2019年10月25日

3551話 夢の中の友人


 夢の中でよく出てくる人物がいる。吉田の古い友人で、年を取ってからはその関係も消えたが、それほど遠くには住んでいないためか、たまに出くわす。
 吉田がまだ十代の頃に知り合っている。年はほぼ同じなので、目上目下の関係はない。同じような仕事をしていたが、どちらも既に辞めている。そういう年というより、長くやれるような職ではなかった。だから、その後、違う職に二人は就いているが、まだ付き合いは続いていた。
 その友人を最近見かけない。しかし、夢の中での登場頻度は高く、また出てきたのかと思うほど。
 その日も朝方の夢で現れた。チャイムが鳴ったので、玄関まで出てみると、彼がいる。これは夢の中での話。来るのは分かっていたのだろう。そして彼は青年時代のまま。おそらく吉田は今の年代のままだろう。そして見知らぬ子供を連れてきている。
 このパターンは現実にはなかった。複数で会うことはあっても、見知らぬ顔は混ざっていない。そんなシーンを探すと、一つだけあった。それは吉田が連れてきた初対面の人間だ。しかし、その友人は一度もそんな人を連れてきたことはない。ましてや連れてきているのが小学生。これはあり得ない。
「ご飯」
 友人の第一声はそれだ。とりあえず、近くの店屋でご飯を食べたいと言いだした。すぐに近くに喫茶店があり、そこでランチものもやっているので、そこへ行くしかない。
 夢はそこまで。これで終わっている。
 その友人、ここ数年見かけなくなったので、引っ越したのかもしれない。年賀状のやり取りなどは最初からなかったし、今はもう電話番号も忘れている。何度か変わるためだろう。いずれも家電話だ。

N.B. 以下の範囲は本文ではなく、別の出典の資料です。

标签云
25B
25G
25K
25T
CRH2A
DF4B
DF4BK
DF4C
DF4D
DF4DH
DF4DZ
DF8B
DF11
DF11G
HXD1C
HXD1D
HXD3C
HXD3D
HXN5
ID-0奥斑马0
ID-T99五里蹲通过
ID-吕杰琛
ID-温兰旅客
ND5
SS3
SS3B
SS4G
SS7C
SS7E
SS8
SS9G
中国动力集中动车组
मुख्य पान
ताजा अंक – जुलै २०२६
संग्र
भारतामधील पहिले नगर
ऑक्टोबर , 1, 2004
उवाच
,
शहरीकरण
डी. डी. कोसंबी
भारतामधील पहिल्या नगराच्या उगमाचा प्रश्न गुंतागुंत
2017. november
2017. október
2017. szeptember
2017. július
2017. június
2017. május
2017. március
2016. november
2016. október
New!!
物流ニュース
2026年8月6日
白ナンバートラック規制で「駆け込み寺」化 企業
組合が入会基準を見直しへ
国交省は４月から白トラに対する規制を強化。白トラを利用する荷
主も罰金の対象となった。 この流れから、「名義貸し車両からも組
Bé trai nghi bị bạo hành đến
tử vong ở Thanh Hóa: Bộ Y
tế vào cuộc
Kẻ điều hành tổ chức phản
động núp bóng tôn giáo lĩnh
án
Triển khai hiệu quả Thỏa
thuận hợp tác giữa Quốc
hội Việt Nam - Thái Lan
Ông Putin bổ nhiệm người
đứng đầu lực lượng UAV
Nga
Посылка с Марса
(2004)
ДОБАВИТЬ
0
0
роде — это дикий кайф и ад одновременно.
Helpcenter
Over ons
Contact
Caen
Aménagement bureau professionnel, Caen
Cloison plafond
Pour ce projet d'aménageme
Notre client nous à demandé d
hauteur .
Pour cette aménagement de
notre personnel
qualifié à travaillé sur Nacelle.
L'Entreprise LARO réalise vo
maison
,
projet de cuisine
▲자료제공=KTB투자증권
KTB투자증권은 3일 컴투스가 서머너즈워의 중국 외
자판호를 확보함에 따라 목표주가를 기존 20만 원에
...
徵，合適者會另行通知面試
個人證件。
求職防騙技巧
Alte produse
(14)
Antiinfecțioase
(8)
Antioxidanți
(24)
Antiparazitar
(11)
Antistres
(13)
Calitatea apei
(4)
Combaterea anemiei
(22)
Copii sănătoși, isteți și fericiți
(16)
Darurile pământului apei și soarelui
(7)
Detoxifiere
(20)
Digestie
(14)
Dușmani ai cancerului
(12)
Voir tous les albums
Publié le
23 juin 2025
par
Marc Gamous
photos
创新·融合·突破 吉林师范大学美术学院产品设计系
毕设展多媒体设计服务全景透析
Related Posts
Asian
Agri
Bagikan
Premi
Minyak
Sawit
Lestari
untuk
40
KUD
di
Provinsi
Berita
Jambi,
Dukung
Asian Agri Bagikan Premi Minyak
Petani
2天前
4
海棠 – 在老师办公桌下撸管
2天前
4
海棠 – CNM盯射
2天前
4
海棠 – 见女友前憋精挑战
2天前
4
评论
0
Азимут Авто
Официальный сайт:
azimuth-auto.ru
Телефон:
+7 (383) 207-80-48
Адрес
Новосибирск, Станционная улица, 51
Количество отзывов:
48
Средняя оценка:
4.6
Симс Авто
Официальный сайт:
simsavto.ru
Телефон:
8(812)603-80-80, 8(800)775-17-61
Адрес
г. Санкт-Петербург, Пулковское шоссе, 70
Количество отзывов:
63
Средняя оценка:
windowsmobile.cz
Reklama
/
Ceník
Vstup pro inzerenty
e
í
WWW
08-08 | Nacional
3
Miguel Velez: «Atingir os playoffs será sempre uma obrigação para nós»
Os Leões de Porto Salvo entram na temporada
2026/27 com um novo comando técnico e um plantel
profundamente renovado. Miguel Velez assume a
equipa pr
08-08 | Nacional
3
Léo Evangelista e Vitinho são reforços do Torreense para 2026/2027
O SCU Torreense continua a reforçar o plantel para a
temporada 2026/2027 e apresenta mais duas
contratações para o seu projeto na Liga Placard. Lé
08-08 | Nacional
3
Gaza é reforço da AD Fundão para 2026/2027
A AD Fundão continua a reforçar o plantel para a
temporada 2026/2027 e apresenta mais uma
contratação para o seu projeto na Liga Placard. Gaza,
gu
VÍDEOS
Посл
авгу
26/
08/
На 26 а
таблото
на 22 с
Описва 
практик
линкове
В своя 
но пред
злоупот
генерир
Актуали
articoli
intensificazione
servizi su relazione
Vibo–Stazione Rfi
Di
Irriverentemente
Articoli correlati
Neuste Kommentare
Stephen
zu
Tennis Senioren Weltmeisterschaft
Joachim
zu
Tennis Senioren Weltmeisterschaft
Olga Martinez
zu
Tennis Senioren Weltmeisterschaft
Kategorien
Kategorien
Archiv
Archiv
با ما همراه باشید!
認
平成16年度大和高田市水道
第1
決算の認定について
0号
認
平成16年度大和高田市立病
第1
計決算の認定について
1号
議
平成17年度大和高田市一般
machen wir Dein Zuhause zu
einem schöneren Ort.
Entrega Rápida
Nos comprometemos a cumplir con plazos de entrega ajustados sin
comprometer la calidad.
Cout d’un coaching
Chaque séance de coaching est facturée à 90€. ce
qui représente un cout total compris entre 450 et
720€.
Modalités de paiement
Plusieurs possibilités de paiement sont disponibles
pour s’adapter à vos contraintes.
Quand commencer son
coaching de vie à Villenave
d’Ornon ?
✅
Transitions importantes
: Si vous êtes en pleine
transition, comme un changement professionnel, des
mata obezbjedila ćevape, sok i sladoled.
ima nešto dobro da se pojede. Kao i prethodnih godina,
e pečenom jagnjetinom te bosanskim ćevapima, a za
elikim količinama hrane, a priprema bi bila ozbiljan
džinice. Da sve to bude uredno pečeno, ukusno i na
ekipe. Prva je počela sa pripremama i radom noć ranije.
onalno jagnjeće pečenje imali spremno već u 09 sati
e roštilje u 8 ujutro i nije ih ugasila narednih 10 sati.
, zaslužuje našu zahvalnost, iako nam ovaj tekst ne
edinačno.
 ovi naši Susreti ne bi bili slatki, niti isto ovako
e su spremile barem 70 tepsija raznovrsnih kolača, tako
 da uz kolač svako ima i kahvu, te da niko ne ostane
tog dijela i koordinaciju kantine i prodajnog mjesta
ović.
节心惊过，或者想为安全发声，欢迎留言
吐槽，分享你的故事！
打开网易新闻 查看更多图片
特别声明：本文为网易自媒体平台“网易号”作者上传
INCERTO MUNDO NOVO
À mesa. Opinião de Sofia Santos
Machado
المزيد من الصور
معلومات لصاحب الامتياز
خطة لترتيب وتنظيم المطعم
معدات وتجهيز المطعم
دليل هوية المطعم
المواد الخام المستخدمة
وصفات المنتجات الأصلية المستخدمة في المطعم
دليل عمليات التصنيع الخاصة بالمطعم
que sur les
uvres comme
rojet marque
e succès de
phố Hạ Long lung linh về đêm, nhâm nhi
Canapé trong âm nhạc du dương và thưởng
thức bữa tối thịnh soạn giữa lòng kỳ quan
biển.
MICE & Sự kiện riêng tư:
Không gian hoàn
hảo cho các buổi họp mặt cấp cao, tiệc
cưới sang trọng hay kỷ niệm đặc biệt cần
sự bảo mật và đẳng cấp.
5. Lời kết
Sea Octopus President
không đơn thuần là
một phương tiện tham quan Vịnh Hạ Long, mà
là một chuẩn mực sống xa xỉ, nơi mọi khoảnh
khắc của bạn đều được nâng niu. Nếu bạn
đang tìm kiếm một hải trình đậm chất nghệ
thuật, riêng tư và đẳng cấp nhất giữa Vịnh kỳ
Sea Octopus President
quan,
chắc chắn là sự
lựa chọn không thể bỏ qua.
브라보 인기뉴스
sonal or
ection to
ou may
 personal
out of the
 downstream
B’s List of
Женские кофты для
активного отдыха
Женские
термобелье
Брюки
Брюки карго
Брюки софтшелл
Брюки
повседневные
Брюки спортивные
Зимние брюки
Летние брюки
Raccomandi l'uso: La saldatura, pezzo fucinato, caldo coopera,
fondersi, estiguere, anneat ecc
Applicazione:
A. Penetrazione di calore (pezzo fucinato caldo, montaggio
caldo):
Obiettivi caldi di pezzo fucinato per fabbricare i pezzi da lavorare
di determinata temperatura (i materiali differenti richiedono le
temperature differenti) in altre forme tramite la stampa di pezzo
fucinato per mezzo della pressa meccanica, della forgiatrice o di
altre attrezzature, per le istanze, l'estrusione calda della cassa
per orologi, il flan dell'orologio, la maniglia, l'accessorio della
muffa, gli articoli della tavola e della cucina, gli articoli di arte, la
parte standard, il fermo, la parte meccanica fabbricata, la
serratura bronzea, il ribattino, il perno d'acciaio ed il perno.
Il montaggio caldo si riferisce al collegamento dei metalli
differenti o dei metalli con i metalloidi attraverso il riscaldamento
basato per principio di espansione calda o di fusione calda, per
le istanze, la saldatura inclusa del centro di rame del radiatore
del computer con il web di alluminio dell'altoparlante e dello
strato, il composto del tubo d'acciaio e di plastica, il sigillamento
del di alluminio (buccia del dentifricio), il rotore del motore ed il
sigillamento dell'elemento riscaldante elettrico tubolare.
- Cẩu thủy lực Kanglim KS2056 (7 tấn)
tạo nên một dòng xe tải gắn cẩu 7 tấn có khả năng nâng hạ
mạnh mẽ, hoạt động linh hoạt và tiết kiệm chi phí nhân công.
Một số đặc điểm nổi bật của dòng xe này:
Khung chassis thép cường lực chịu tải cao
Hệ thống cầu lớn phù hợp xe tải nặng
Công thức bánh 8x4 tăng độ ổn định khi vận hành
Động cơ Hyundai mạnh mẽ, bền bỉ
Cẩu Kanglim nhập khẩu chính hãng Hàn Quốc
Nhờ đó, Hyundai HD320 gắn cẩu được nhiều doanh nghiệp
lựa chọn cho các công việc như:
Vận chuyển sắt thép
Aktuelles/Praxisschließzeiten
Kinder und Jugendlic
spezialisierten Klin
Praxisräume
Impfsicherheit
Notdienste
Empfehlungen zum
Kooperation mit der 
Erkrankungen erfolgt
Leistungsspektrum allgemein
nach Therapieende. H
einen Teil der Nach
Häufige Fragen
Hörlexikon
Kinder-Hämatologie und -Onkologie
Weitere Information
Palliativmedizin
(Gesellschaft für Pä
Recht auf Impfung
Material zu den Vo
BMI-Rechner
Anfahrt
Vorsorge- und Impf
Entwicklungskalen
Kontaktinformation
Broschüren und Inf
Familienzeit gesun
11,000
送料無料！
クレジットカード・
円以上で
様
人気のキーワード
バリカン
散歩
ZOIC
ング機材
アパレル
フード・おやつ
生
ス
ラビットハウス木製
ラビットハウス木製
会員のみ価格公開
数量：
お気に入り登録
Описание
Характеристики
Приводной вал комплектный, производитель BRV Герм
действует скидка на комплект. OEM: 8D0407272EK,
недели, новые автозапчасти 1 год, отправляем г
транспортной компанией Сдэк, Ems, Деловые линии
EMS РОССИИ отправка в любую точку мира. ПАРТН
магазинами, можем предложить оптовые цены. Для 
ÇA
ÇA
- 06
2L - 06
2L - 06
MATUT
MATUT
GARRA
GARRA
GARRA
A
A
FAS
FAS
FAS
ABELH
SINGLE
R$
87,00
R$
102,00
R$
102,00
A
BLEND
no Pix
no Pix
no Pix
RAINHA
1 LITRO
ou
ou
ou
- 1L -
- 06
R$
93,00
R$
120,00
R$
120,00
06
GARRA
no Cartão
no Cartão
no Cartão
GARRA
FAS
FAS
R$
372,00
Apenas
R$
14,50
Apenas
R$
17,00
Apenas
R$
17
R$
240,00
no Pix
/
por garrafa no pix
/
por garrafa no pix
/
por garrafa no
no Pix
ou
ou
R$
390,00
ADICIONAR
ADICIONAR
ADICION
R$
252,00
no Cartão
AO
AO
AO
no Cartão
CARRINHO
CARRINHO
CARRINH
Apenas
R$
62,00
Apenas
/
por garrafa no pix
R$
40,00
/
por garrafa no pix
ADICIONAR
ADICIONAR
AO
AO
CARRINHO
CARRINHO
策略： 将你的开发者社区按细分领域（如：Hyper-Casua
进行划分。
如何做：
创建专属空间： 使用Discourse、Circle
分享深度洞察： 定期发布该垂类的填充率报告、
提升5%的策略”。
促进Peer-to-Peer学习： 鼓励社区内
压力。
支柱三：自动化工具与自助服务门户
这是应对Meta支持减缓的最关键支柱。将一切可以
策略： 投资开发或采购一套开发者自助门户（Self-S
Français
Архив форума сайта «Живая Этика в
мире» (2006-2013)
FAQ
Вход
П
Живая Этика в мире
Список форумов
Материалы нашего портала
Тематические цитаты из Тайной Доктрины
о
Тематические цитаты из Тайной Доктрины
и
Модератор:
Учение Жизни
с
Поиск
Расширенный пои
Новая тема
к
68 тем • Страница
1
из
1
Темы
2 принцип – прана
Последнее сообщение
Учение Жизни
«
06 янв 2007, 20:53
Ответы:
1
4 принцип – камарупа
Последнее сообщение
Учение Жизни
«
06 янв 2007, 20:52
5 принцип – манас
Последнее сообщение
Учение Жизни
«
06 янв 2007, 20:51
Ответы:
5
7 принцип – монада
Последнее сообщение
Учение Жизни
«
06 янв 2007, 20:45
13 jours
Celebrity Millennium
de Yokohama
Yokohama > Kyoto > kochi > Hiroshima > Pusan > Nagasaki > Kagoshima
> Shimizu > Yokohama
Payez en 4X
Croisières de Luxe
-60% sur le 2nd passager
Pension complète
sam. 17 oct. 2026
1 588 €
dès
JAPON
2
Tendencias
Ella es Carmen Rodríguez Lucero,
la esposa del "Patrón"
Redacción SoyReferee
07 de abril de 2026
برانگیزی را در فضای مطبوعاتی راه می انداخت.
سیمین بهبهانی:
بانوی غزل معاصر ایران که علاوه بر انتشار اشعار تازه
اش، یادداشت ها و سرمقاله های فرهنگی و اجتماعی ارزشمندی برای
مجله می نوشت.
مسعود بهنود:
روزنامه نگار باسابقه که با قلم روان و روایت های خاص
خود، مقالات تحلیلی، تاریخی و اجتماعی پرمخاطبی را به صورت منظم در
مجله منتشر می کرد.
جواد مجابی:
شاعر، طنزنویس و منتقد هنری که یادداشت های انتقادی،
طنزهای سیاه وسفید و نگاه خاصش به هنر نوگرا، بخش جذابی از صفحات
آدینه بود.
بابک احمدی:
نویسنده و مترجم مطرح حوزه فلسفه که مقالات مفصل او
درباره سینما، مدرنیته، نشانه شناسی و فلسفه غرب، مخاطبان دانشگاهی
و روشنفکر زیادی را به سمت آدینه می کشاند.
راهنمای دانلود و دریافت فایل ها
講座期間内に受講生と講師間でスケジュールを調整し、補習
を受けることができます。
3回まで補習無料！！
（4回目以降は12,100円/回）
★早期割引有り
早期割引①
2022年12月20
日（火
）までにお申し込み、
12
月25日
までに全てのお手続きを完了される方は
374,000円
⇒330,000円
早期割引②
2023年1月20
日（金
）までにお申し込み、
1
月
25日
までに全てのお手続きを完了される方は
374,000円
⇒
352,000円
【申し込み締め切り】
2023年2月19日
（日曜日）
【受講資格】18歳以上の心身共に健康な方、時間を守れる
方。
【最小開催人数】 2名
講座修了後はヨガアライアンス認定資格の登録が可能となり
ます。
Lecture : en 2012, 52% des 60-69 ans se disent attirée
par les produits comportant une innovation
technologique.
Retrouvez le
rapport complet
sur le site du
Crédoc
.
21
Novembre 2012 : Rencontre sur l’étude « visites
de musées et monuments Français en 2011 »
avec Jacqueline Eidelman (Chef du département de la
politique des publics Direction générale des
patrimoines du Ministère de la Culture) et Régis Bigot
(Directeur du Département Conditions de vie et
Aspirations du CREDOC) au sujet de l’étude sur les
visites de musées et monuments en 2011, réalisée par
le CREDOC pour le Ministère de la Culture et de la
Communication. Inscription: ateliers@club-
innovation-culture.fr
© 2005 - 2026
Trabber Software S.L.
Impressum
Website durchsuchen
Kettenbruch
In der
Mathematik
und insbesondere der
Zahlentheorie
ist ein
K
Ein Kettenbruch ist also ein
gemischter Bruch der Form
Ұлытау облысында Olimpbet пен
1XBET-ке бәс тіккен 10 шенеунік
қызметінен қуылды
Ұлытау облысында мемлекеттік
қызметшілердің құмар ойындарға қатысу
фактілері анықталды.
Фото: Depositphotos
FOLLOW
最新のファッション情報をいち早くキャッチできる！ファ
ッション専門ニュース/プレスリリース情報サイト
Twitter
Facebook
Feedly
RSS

 そして最後に合ったときは健康状態が悪いと言っていた。それが気になる。だから入院でもしているのだろう。それにしても長すぎる。
 友人が夢の中で頻繁に現れるのは珍しいことではない。いつものことだ。その夢を見る度に、懐かしく思う程度。
 しかし、今回。小学生を連れてきている。これが妙なので、その顔を思い出そうとした。誰かに似ているとは思っていたのだが、該当する子供がいない。
 それで、やっと思い出したのは、その友人ではなかったかと。だから大人になったその友人と、まだ小学生時代のその友達が揃って来ていたのだ。
 吉田は彼の小学校時代を知らない。しかし、何となく似ていた。
 その友達は結婚していない。だから息子ではない。
 吉田はそこまで考えたのだが、所詮は夢の中での話。どうとでも解釈できるし、解答もない。
 その友人、生きているのか死んでいるのか分からないのだが、調べるのが怖いので、吉田はそのままにしている。